Tickets for defining Rice moment available now
Students should drop everything to see the Dalai Lama speak in late September. And faculty should let students skip class, if necessary, to do so. In fact, faculty should close down their classrooms and go themselves.
Arguably, the Dalai Lama’s will be the most exciting speeches given at Rice in many years. It’s not often that the leader of a country in exile or the leader of a faith comes here, and the Dalai Lama is both.
He is speaking twice on Sept. 22 in Autry Court — at 10 a.m. and again at 2 p.m. Tickets will become available to the general public Sept. 1, but until then, they are available exclusively to Rice students, faculty, alumni and staff, free of charge. Students and others can pick up one or two tickets to either speech weekdays between 8:30 a.m. and 5 p.m. at the Athletic Ticket Office in Autry Court.
For students, high attendance will provide more than the obvious educational and “coolness” benefits (how many people have been in the same room as the Dalai Lama?).

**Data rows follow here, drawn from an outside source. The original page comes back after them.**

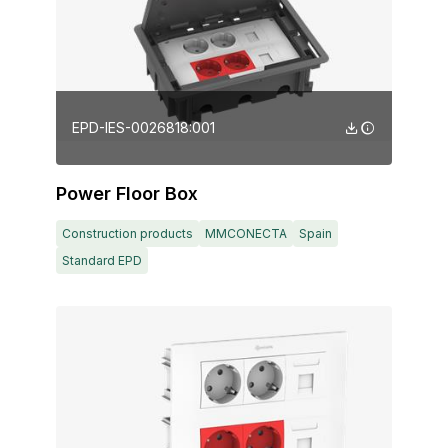
EPD-IES-0026818:001
Power Floor Box
Construction products
MMCONECTA
Spain
Standard EPD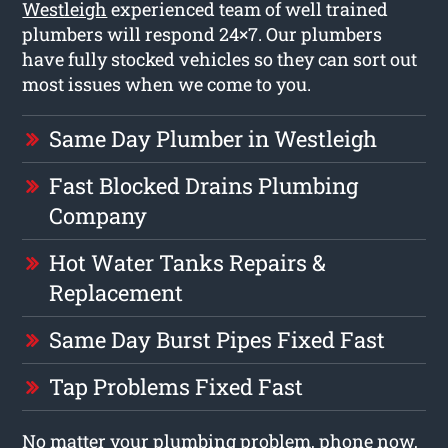
Westleigh
experienced team of well trained
plumbers will respond 24×7. Our plumbers
have fully stocked vehicles so they can sort out
most issues when we come to you.
Same Day Plumber in Westleigh
Fast Blocked Drains Plumbing
Company
Hot Water Tanks Repairs &
Replacement
Same Day Burst Pipes Fixed Fast
Tap Problems Fixed Fast
No matter your plumbing problem, phone now,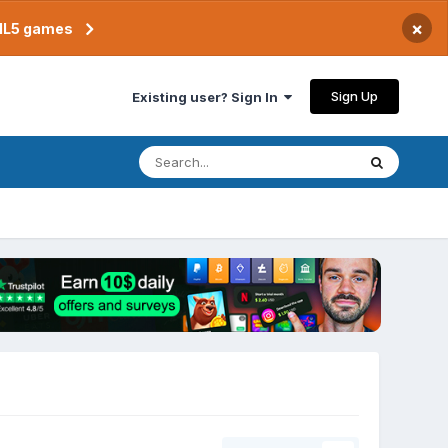
×
TML5 games
Sign Up
Existing user? Sign In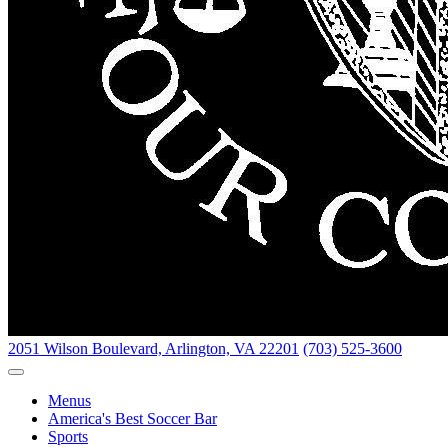
2051 Wilson Boulevard,
Arlington, VA 22201
(703) 525-3600
Toggle Navigation
Menus
America's Best Soccer Bar
Sports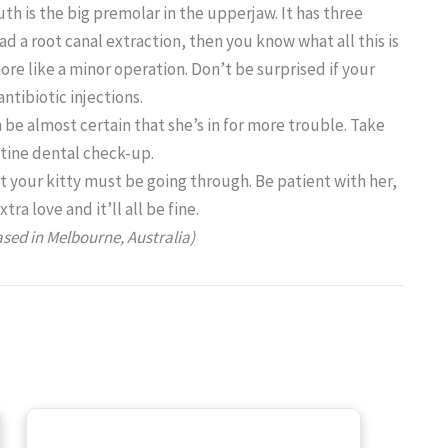
th is the big premolar in the upperjaw. It has three
had a root canal extraction, then you know what all this is
ore like a minor operation. Don’t be surprised if your
ntibiotic injections.
 be almost certain that she’s in for more trouble. Take
utine dental check-up.
t your kitty must be going through. Be patient with her,
a love and it’ll all be fine.
ased in Melbourne, Australia)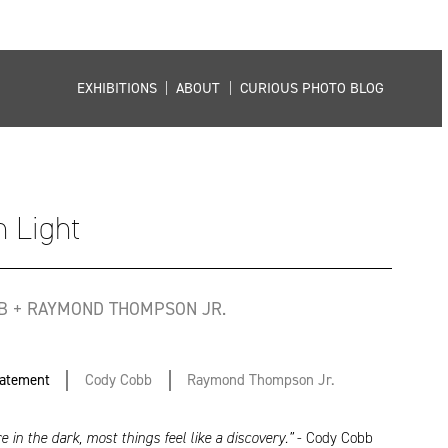
EXHIBITIONS
|
ABOUT
|
CURIOUS PHOTO BLOG
 Light
B + RAYMOND THOMPSON JR.
tatement
Cody Cobb
Raymond Thompson Jr.
 in the dark, most things feel like a discovery.”
- Cody Cobb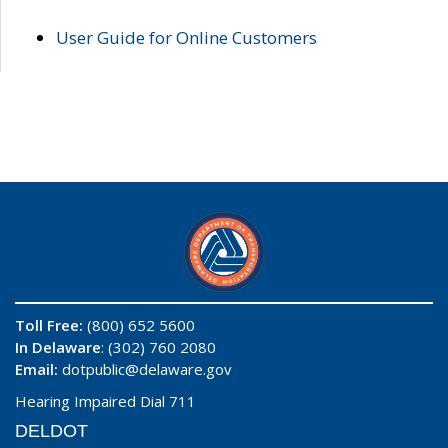
User Guide for Online Customers
Toll Free:
(800) 652 5600
In Delaware
: (302) 760 2080
Email:
dotpublic@delaware.gov
Hearing Impaired Dial 711
DELDOT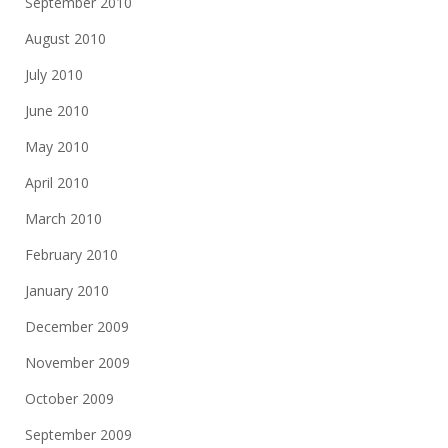
September 2010
August 2010
July 2010
June 2010
May 2010
April 2010
March 2010
February 2010
January 2010
December 2009
November 2009
October 2009
September 2009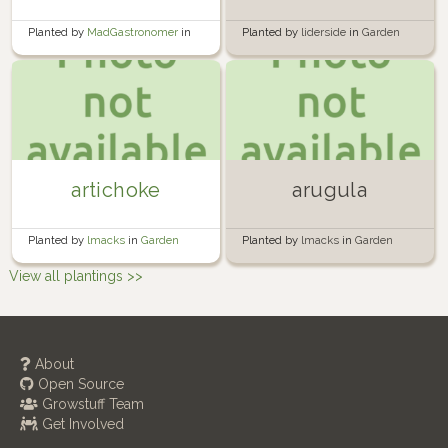
Planted by
MadGastronomer
in
Planted by
liderside
in
Garden
Windowsills
artichoke
arugula
Planted by
lmacks
in
Garden
Planted by
lmacks
in
Garden
View all plantings >>
About
Open Source
Growstuff Team
Get Involved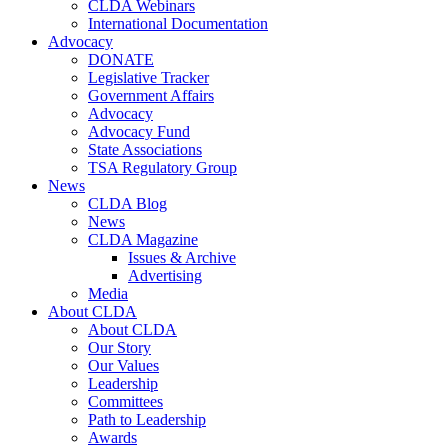
CLDA Webinars
International Documentation
Advocacy
DONATE
Legislative Tracker
Government Affairs
Advocacy
Advocacy Fund
State Associations
TSA Regulatory Group
News
CLDA Blog
News
CLDA Magazine
Issues & Archive
Advertising
Media
About CLDA
About CLDA
Our Story
Our Values
Leadership
Committees
Path to Leadership
Awards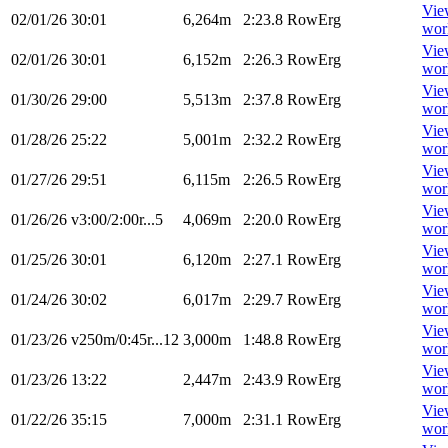
Vie
02/01/26
30:01
6,264m
2:23.8
RowErg
wor
Vie
02/01/26
30:01
6,152m
2:26.3
RowErg
wor
Vie
01/30/26
29:00
5,513m
2:37.8
RowErg
wor
Vie
01/28/26
25:22
5,001m
2:32.2
RowErg
wor
Vie
01/27/26
29:51
6,115m
2:26.5
RowErg
wor
Vie
01/26/26
v3:00/2:00r...5
4,069m
2:20.0
RowErg
wor
Vie
01/25/26
30:01
6,120m
2:27.1
RowErg
wor
Vie
01/24/26
30:02
6,017m
2:29.7
RowErg
wor
Vie
01/23/26
v250m/0:45r...12
3,000m
1:48.8
RowErg
wor
Vie
01/23/26
13:22
2,447m
2:43.9
RowErg
wor
Vie
01/22/26
35:15
7,000m
2:31.1
RowErg
wor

A high turnout will also signal that students are serious enough about campus speeches to deserve a meaningful voice in the 2006 commencement speaker selection process. On the other hand, if students do not attend this international icon’s speech in large numbers, not only will we have affirmed our general apathy, but we also will have no legitimacy with which to weigh in on future campus speeches or potential speakers — like the one coming to (or from?) Rice on May 13.